_STORED DATA:_
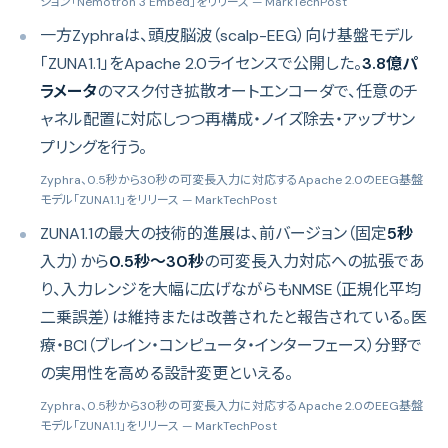
ション「Nemotron 3 Embed」をリリース
— MarkTechPost
一方Zyphraは、頭皮脳波（scalp-EEG）向け基盤モデル
「ZUNA1.1」をApache 2.0ライセンスで公開した。
3.8億パ
ラメータ
のマスク付き拡散オートエンコーダで、任意のチ
ャネル配置に対応しつつ再構成・ノイズ除去・アップサン
プリングを行う。
Zyphra、0.5秒から30秒の可変長入力に対応するApache 2.0のEEG基盤
モデル「ZUNA1.1」をリリース
— MarkTechPost
ZUNA1.1の最大の技術的進展は、前バージョン（固定
5秒
入力）から
0.5秒〜30秒
の可変長入力対応への拡張であ
り、入力レンジを大幅に広げながらもNMSE（正規化平均
二乗誤差）は維持または改善されたと報告されている。医
療・BCI（ブレイン・コンピュータ・インターフェース）分野で
の実用性を高める設計変更といえる。
Zyphra、0.5秒から30秒の可変長入力に対応するApache 2.0のEEG基盤
モデル「ZUNA1.1」をリリース
— MarkTechPost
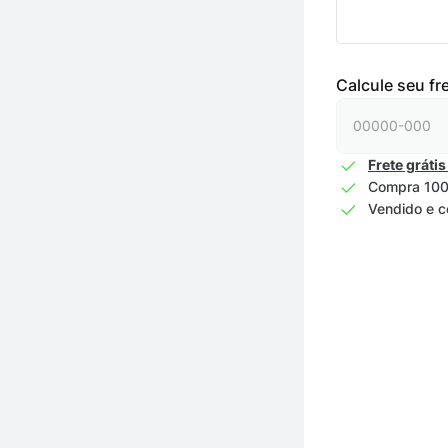
Calcule seu fr
Frete grátis
Compra 100
Vendido e c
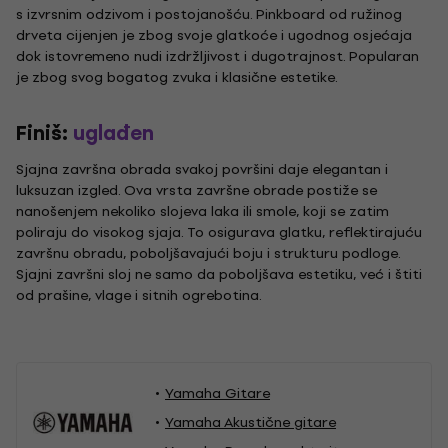
s izvrsnim odzivom i postojanošću. Pinkboard od ružinog
drveta cijenjen je zbog svoje glatkoće i ugodnog osjećaja
dok istovremeno nudi izdržljivost i dugotrajnost. Popularan
je zbog svog bogatog zvuka i klasične estetike.
Finiš:
uglađen
Sjajna završna obrada svakoj površini daje elegantan i
luksuzan izgled. Ova vrsta završne obrade postiže se
nanošenjem nekoliko slojeva laka ili smole, koji se zatim
poliraju do visokog sjaja. To osigurava glatku, reflektirajuću
završnu obradu, poboljšavajući boju i strukturu podloge.
Sjajni završni sloj ne samo da poboljšava estetiku, već i štiti
od prašine, vlage i sitnih ogrebotina.
Yamaha Gitare
Yamaha Akustične gitare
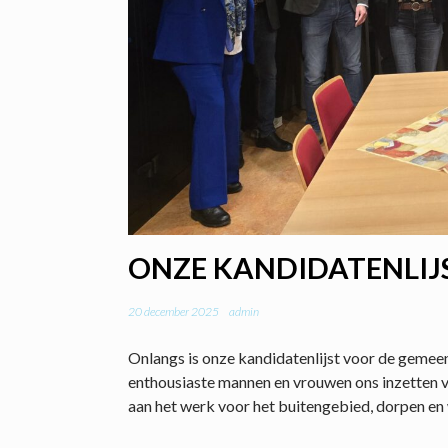
ONZE KANDIDATENLIJ
20 december 2025
admin
Onlangs is onze kandidatenlijst voor de geme
enthousiaste mannen en vrouwen ons inzetten v
aan het werk voor het buitengebied, dorpen e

_EXERCISE:_
Could you count the lines of the listing above that hold the word "Yamaha" and give only the total?

_EXERCISE ANSWER:_
2